Tika Sumpter Parker Sawyers
This depiction of the beginning of a love story is something probably every couple wishes they could have. Of course, it’s done with talented filmmakers led by writer/director Richard Tanne, and is respectful as befitting U.S. President Barack Obama and First Lady Michelle Obama. At the same time, it’s also delightfully revealing. I had heard that she gave him a hard time in the beginning, but I hadn’t realized she was so feisty. (Making me wonder how she transitioned into such a unifier across the years.)
Southside with You shows Michelle’s reluctance to date Barack in the beginning, for good reason; she was his supervisor at a big law firm, and she had to be very circumspect to counteract prejudices toward blacks and women. And while he was respectful of her opinion, he wanted to date her so much, his charm (her term is “smooth”) eventually won her over. He only got her to go with him the first time when he invited her to a Southside (Chicago) community meeting, which piqued her interest; but little did she know he planned to spend the whole day with her. Their interchanges during the date are very entertaining—like listening to two opposing attorneys argue about a very interesting case. We also witness Obama’s speaking skill in addressing a group, reasoning with doubters, and ultimately winning them over.
Another aspect that was intriguing to me was the way each listened to the other’s personal stories, then had insightful comments to offer. For instance, after he was critical of his father a couple of times, she observed that he needed to forgive his father and move on rather than “living your life against his.” What comes across in their discussions is their equality in discussing important, personal matters, as well as their support of one another. Of course, they laughed and had fun; it was not all seriousness.
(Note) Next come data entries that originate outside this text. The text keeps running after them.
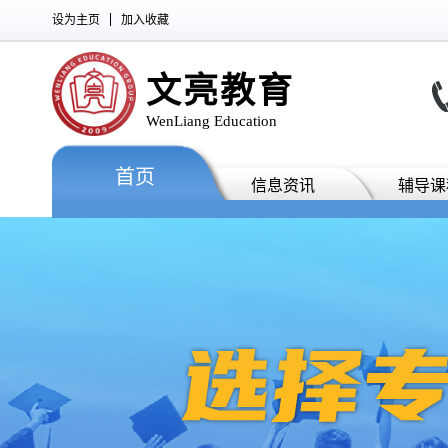
设为主页
加入收藏
文亮教育
WenLiang Education
首页
信息资讯
辅导课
Tracy “Twinkle” Bird had a sharp eye in casting Sumpter and Sawyers for the major roles, and the actors came through in looking like the real people through gestures, speaking voices, and demeanors that we have come to recognize and know so well from this famous couple.
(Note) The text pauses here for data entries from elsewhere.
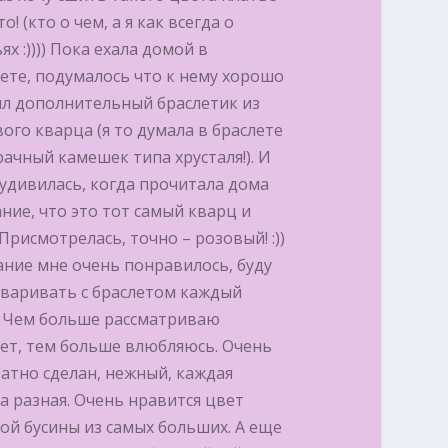
то! (кто о чем, а я как всегда о
ях :)))) Пока ехала домой в
ете, подумалось что к нему хорошо
ыл дополнительный браслетик из
ого кварца (я то думала в браслете
ачный камешек типа хрусталя!). И
 удивилась, когда прочитала дома
ние, что это тот самый кварц и
 Присмотрелась, точно – розовый! :))
ние мне очень понравилось, буду
оваривать с браслетом каждый
. Чем больше рассматриваю
ет, тем больше влюбляюсь. Очень
атно сделан, нежный, каждая
а разная. Очень нравится цвет
ой бусины из самых больших. А еще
I’d like to note that the film is not a “Democratic” product/propaganda; it is genuinely a love story that could be considered typical of well-educated people in their 20’s/30’s, and would be open-ended if we didn’t already know how it turned out. Tanne’s approach to the material, the tone, and the choices of what to show make the film both entertaining and informative. The integration of Stephen James Taylor’s music with the drama and cinematography (Patrick Scola) is seamless, making the film a fine work of art. The final song played during the credits and Scola’s blurring of the picture during transitions reinforces this observation.
I wish we had seen a “To be continued…” sign at the end so we could see more of the everyday life of these fascinating individuals.
A low-key but fascinating story about the beginning of a love affair.